The different types of fatigue-related management included self-monitoring of fatigue level, energy conservation, and physical activity as well as the use of psychosocial interventions, cognitive behavioral therapy for sleep, nutritional consultations, physically based therapies (such as massage, yoga, acupuncture), astragalus polysaccharide supplements, psychostimulants, steroids, blood transfusion, Chinese medicine, and others [26,27].
2.3. Statistics
The data were analyzed using SPSS (version 19.0; IBM Corp., Armonk, NY, USA). The continuous parameters were expressed as the means and standard deviations, and categorical variables were presented as absolute numbers or percentages. The analysis of the continuous variables was performed using the general linear model or the Kruskal–Wallis test, as appropriate. The analysis of the categorical variables was tested using the Fisher’s exact test. The adjusted Ls-Mean was calculated after adjusting for age, cancer type, FIGO stage, ECOG status, and current disease condition using the generalized linear model. Post hoc tests were performed using Dunnett’s multiple comparison test. Dunnett’s test is ideal for examining two or more experimental groups against a single control group [28]. In our study, “patients receiving limited types of fatigue-related management (≤5)” and “patients receiving multiple types of fatigue-related management (>5)” were considered the two experimental groups, and “patients never receiving fatigue-related management” was the control group. Therefore, Dunnett’s test was adopted in the post hoc analysis. The performance of the binary logistic regression model was assessed using the area under the receiver operating characteristic curve. The statistical significance was set at p ≤ 0.05.
3. Results
One-hundred and ninety patients completed the survey; their demographic characteristics are described in Table 1. The median age of the patients was 56.9 years. Among them, 76 patients (40.0%) had endometrial cancer, 55 (28.9%) had cervical cancer, and 59 (31.1%) had ovarian cancer. One-hundred and seventy-seven patients (93.1%) had ECOG performance status scores of 0 and 1. Most of the patients (97.4%) had the disease under control, while only five patients (2.6%) had a progressive cancer status. When evaluating CRF with different approaches among these patients, the ICD-10 diagnostic criteria identified 19 patients (10%) with CRF and 81 patients (42.6%) with non-cancer-related fatigue. Sixty-one patients (32.1%) had mild CRF, and 36 patients (18.9%) had moderate to severe CRF according to the results of the BFI-T survey. A total of 148 patients (77.9%) had ever received fatigue-related management previously, while 83 patients (43.7%) had received multiple types of fatigue-related management (>5).

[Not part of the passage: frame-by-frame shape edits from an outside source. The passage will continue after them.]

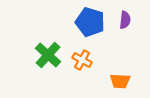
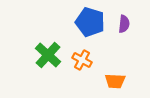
purple semicircle: moved 1 px left, 4 px down
orange trapezoid: moved 5 px left
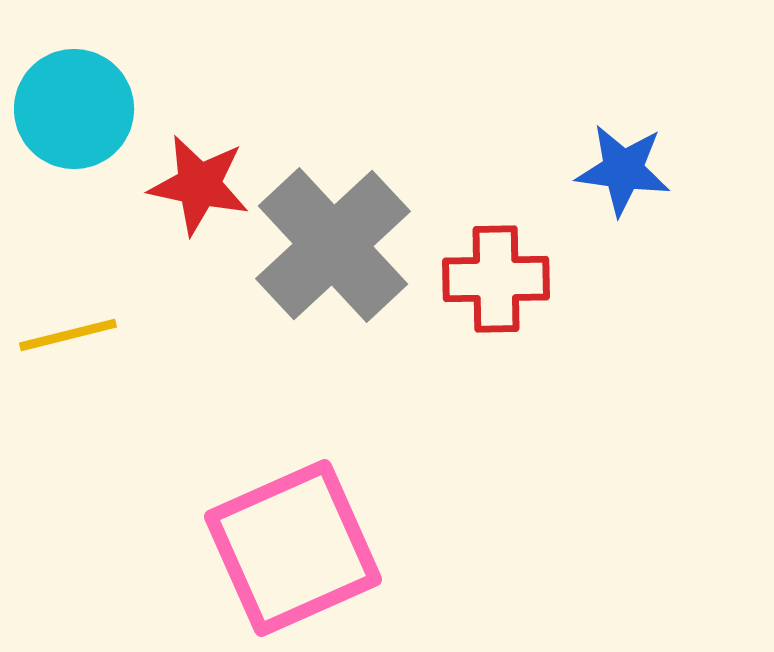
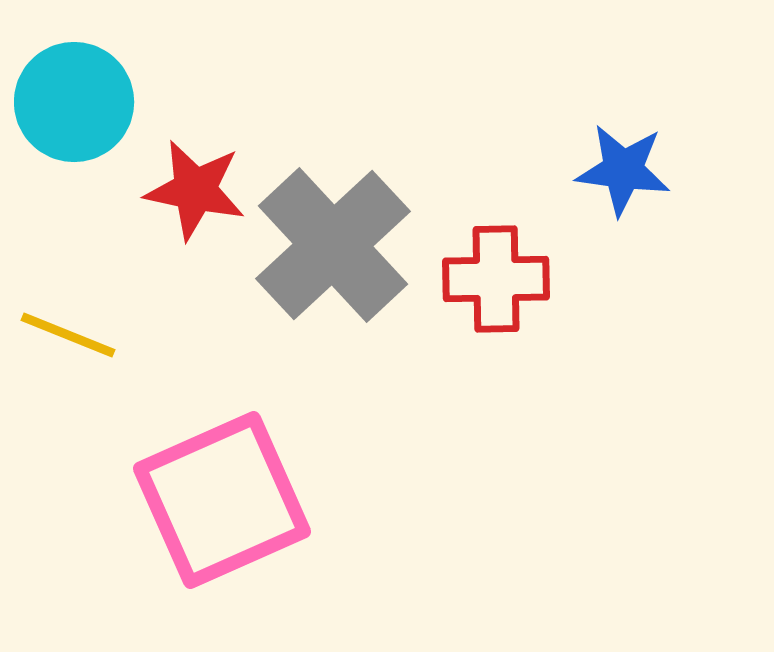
cyan circle: moved 7 px up
red star: moved 4 px left, 5 px down
yellow line: rotated 36 degrees clockwise
pink square: moved 71 px left, 48 px up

When categorizing the patients by the quantity of the types of fatigue-related management that was received, they were classified into three groups (Table 2): 0 (never received fatigue-related management), 1 (received limited types of fatigue-related management (≤5)), and 2 (received multiple types of fatigue-related management (>5)). According to the statistical results, the number of patients who received fatigue-related management was significantly lower in patients who had ovarian cancer, stage I disease, ECOG performance status score 0, controlled current disease condition (complete response or partial response), and not receiving cancer treatment in the last week (p < 0.0001).
The results of the cancer symptoms survey, FACT-G7 score, and the number of patients receiving fatigue-related management are shown in Table 3. According to the results, patients not receiving any fatigue-related management tended to have a lower total score (5.74 ± 8.62) in the cancer symptoms survey (p < 0.0004). Among all the items in the cancer symptoms survey, fatigue (2.21 ± 2.63) and insomnia (2.07 ± 2.84) were the leading two symptoms in the 190 patients. The patients who did not receive any fatigue-related management tended to have a significantly lower score for fatigue, nausea, vomiting, alopecia, anorexia, and weight loss. Additionally, the FACT-G7 score in patients who did not receive any fatigue-related management was significantly higher (24 ± 3.13 vs. 20.28 ± 4.67 and 20.9 ± 5.62, p = 0.0004), which suggested a better quality of life. By setting the cutoff value at 22 for the FACT-G7 score, we were able to distinguish the patients who did not receive fatigue-related management from others (p = 0.0002).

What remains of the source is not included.